Reading Nonfiction Selectively

This post is intended to be conversational. I’m noticing something about myself and changing it; take it for what you will.

I read quickly; about two and a half times as fast as I read it aloud. A more useful number might be a page a minute, but that’s obviously subject to massive uncertainty. I’ve also read a lot of books in my life- many of them were fiction, but for the last several years it’s been mostly nonfiction.

I have the feeling that I should read every word of a book. That’s only half-true; as far as I can tell, I often don’t read every word of a paragraph. But glancing at a paragraph and guessing its meaning is a far cry from writing off a lump of text as not worth my time. I suspect that’s a habit from fiction reading- every paragraph is there because it’s pleasant or it advances the story, and the story is far more valuable as a whole than as a series of disconnected events. But with nonfiction reading, the value of different paragraphs is massively variable. A Conflict of Visions, for example, is a massively insightful and valuable book. But I got the feeling when I read it that there was a lot of repetition and reiteration; to me, the first two chapters (35 pages) had about 90% of the value of the book (263 pages). If I had known to just read those pages and stop, I could have gotten 90% of the value for 13% of the time, and saved myself almost four hours.

(As an aside, I suspect this is one of the reasons blogs posts can be so valuable- many ideas only need a few pages to express, and books simply cannot be 30 pages long. Either you don’t publish it, or you extend it to ten times the size.)

And yet, it is hard to take advantage of this. I’m familiar with the 8020 principle (and, with the case of A Conflict of Visions, it was more extreme at 9013) but there’s the fear that I’ll miss some gem, or won’t fully understand the ideas if I don’t read all the pieces. And so I do read many of my nonfiction books cover to cover. But the main thing I’m cultivating is a willingness to skip, not just words in a sentence, but paragraphs, pages, or even chapters. The main test I’m using is whether or not I want to read the sentence I’m reading right now. If I feel the least bit of disinterest, I flip ahead. (If I find I missed something, I can always flip back, and at this stage I suspect I’m so ignorant of my interest that if I’ve noticed my disinterest, it’s serious enough.) And so those books I read cover to cover (at least, didn’t skip any paragraphs) are the books that were fascinating the whole way through, not just any book I put my hands on.
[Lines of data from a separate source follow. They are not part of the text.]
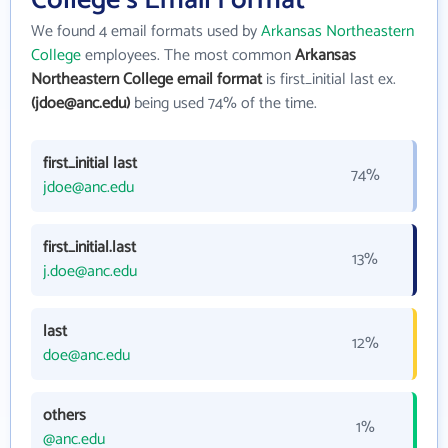
College's Email Format
We found 4 email formats used by
Arkansas Northeastern
College
employees. The most common
Arkansas
Northeastern College email format
is first_initial last ex.
(jdoe@anc.edu)
being used 74% of the time.
first_initial last
74%
jdoe@anc.edu
first_initial.last
13%
j.doe@anc.edu
last
12%
doe@anc.edu
others
1%
@anc.edu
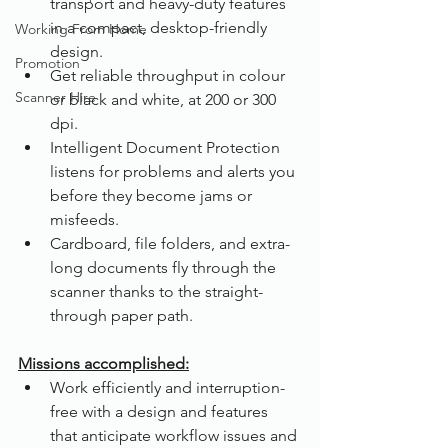
transport and heavy-duty features 
in a compact, desktop-friendly 
Working From Home
design.
Promotion
Get reliable throughput in colour 
Scanner Hire
or black and white, at 200 or 300 
dpi.
Intelligent Document Protection 
listens for problems and alerts you 
before they become jams or 
misfeeds.
Cardboard, file folders, and extra-
long documents fly through the 
scanner thanks to the straight-
through paper path.
Missions accomplished:
Work efficiently and interruption-
free with a design and features 
that anticipate workflow issues and 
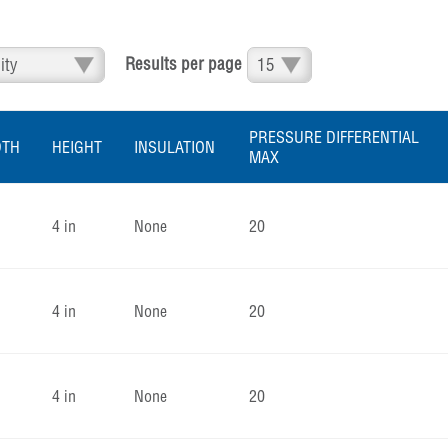
Results per page
PRESSURE DIFFERENTIAL
DTH
HEIGHT
INSULATION
MAX
4 in
None
20
4 in
None
20
4 in
None
20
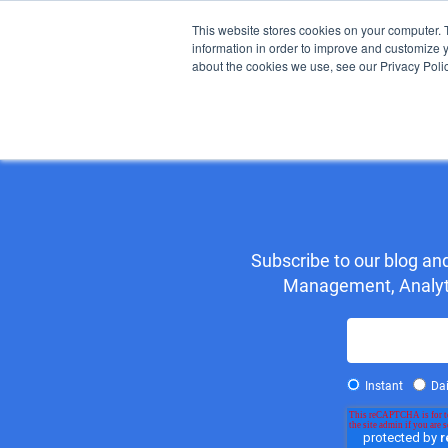
This website stores cookies on your computer. 
information in order to improve and customize y
about the cookies we use, see our Privacy Polic
H
Subscribe to our blog a
Management, Analytic
Instant
Dai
At the moment, I just finished Somatics (recommended by NancyLebovitz here, with a link to a free, mostly complete version) and am reading Awareness Through Movement. I’ve found myself skipping substantial parts of the second one, for a few reasons:

1. It’s well-organized. Each few paragraphs is introduced by a header that often will tell me I want to skip that section (either because the summary is sufficient or the content isn’t worth it). The atomic nature of this- every few paragraphs instead of every few pages or every chapter- really helps because it’s much easier to feel comfortable rejecting 3 paragraphs than 30 pages (what if one of those pages contains the best idea of the book?).

2. The author has a focus that is frequently different from mine. Many sections stress self-image, self-education, man’s relationship to society, and other things that simply aren’t why I’m reading this book. When I figure out he’s going to talk about that for a while, I can go ahead and rejoin him when he’s talking to me again.

3. I just read a book on a similar subject, and feel more comfortable separating useful and useless, especially since I’ve got a narrow definition of use. I want to develop my personal awareness and control over my muscles and posture, and the subgoal is extracting information to aid that goal from this book.

Suggestion: when you read a piece of nonfiction, have a goal in mind. If that goal is “eat up time,” well, read everything! If that goal is “learn about X” then you may want to do some planning. The table of contents is your friend, and one that before this I’ve only used to measure the length of chapters.